Supplied information =

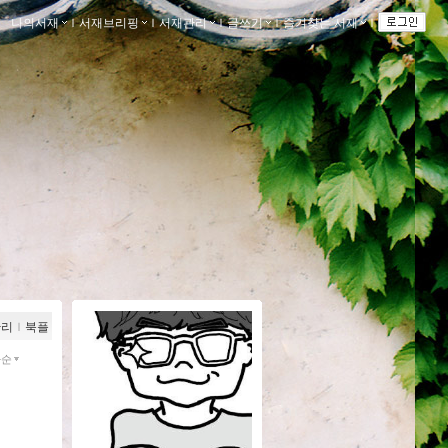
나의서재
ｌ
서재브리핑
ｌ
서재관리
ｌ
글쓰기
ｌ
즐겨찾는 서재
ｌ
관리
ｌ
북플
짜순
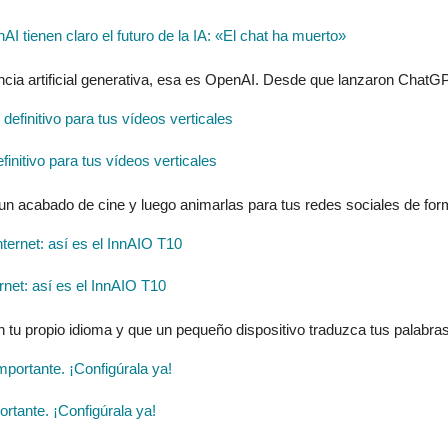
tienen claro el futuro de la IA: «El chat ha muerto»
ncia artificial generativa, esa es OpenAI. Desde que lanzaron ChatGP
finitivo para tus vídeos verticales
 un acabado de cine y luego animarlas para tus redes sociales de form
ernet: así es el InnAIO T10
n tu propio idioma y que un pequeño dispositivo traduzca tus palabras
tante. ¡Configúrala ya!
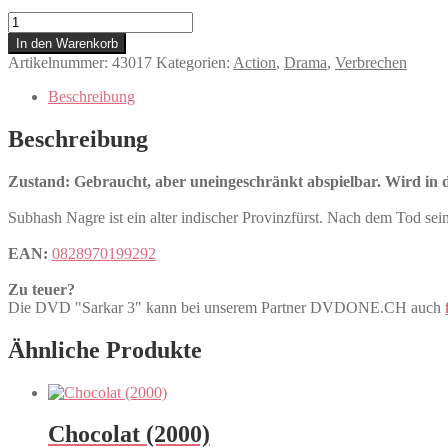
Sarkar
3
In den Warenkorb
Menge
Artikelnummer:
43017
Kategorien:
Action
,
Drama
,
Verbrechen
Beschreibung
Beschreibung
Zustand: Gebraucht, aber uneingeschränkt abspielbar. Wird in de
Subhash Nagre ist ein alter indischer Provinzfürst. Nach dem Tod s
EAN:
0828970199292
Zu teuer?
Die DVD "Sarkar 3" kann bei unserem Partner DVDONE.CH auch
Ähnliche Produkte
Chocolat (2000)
* * *
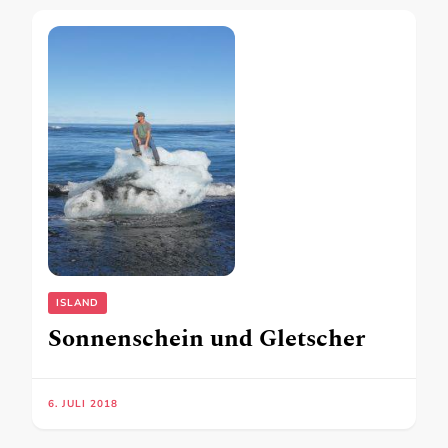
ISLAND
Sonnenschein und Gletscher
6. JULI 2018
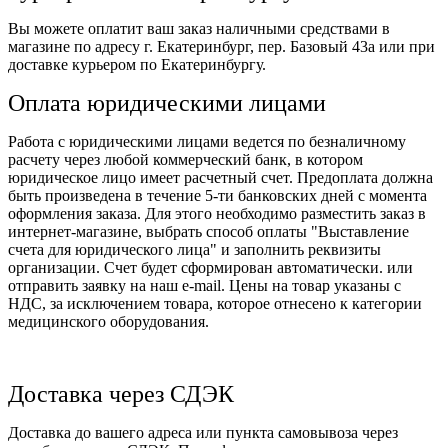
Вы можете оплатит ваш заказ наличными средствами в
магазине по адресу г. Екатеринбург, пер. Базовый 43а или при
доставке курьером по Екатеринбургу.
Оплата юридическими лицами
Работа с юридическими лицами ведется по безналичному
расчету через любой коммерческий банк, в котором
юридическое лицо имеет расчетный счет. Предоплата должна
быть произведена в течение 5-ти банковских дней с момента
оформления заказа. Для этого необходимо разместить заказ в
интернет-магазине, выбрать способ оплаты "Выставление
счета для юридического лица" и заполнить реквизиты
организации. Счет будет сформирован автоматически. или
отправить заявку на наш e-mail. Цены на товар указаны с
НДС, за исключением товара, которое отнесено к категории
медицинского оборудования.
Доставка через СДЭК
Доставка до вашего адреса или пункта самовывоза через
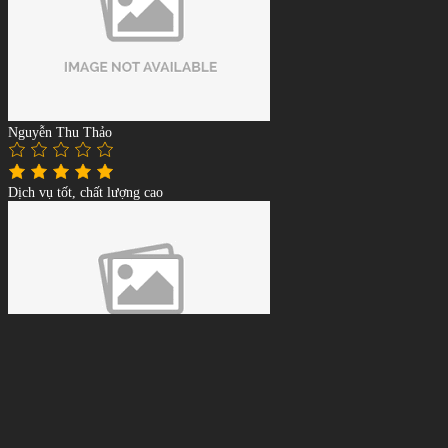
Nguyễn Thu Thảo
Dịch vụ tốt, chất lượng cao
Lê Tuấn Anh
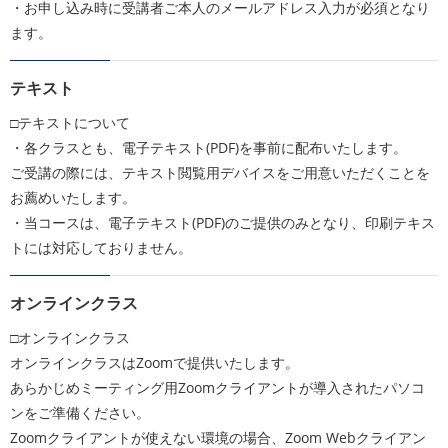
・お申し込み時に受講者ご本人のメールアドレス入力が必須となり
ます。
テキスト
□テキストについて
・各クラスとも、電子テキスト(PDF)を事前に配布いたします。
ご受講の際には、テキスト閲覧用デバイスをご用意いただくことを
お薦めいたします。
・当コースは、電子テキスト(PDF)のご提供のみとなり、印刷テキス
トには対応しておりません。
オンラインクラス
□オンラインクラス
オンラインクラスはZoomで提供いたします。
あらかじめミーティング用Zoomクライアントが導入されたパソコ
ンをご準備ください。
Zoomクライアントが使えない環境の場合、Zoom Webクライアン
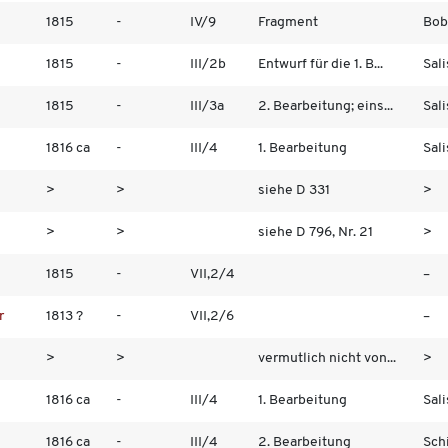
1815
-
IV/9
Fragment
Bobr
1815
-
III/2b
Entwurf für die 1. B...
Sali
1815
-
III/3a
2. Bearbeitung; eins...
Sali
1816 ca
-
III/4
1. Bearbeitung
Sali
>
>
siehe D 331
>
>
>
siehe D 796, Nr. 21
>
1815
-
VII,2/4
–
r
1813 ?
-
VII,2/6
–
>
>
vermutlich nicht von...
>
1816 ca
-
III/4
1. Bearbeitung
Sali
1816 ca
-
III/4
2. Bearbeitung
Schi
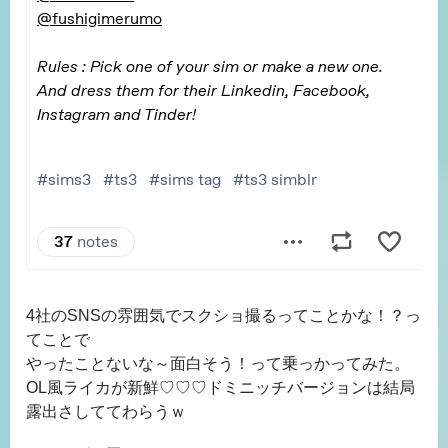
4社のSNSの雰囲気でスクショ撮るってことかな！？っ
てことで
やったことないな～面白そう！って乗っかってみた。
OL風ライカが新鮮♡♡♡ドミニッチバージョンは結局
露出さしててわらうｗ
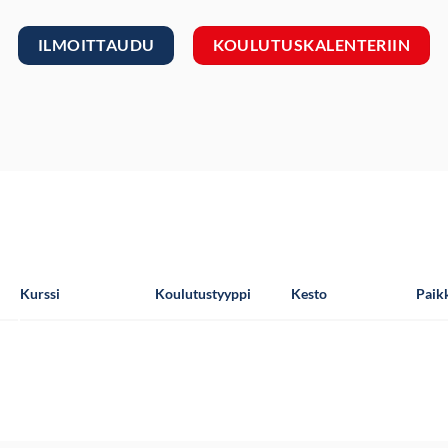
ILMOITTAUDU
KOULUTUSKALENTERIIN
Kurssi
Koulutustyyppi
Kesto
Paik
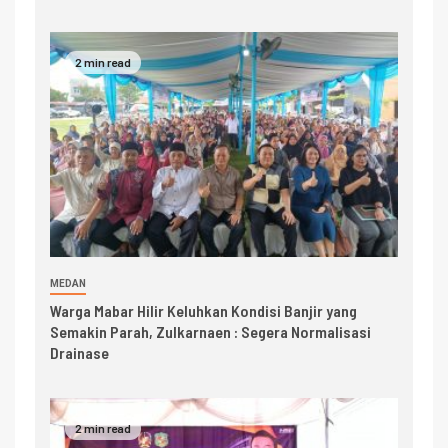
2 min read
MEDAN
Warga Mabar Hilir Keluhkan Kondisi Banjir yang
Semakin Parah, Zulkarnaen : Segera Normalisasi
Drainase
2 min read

Exercise goal =
Whenever a line of the data above includes the word "заказ", copy that line.

Written solution =
Вы можете оплатит ваш заказ наличными средствами в
оформления заказа. Для этого необходимо разместить заказ в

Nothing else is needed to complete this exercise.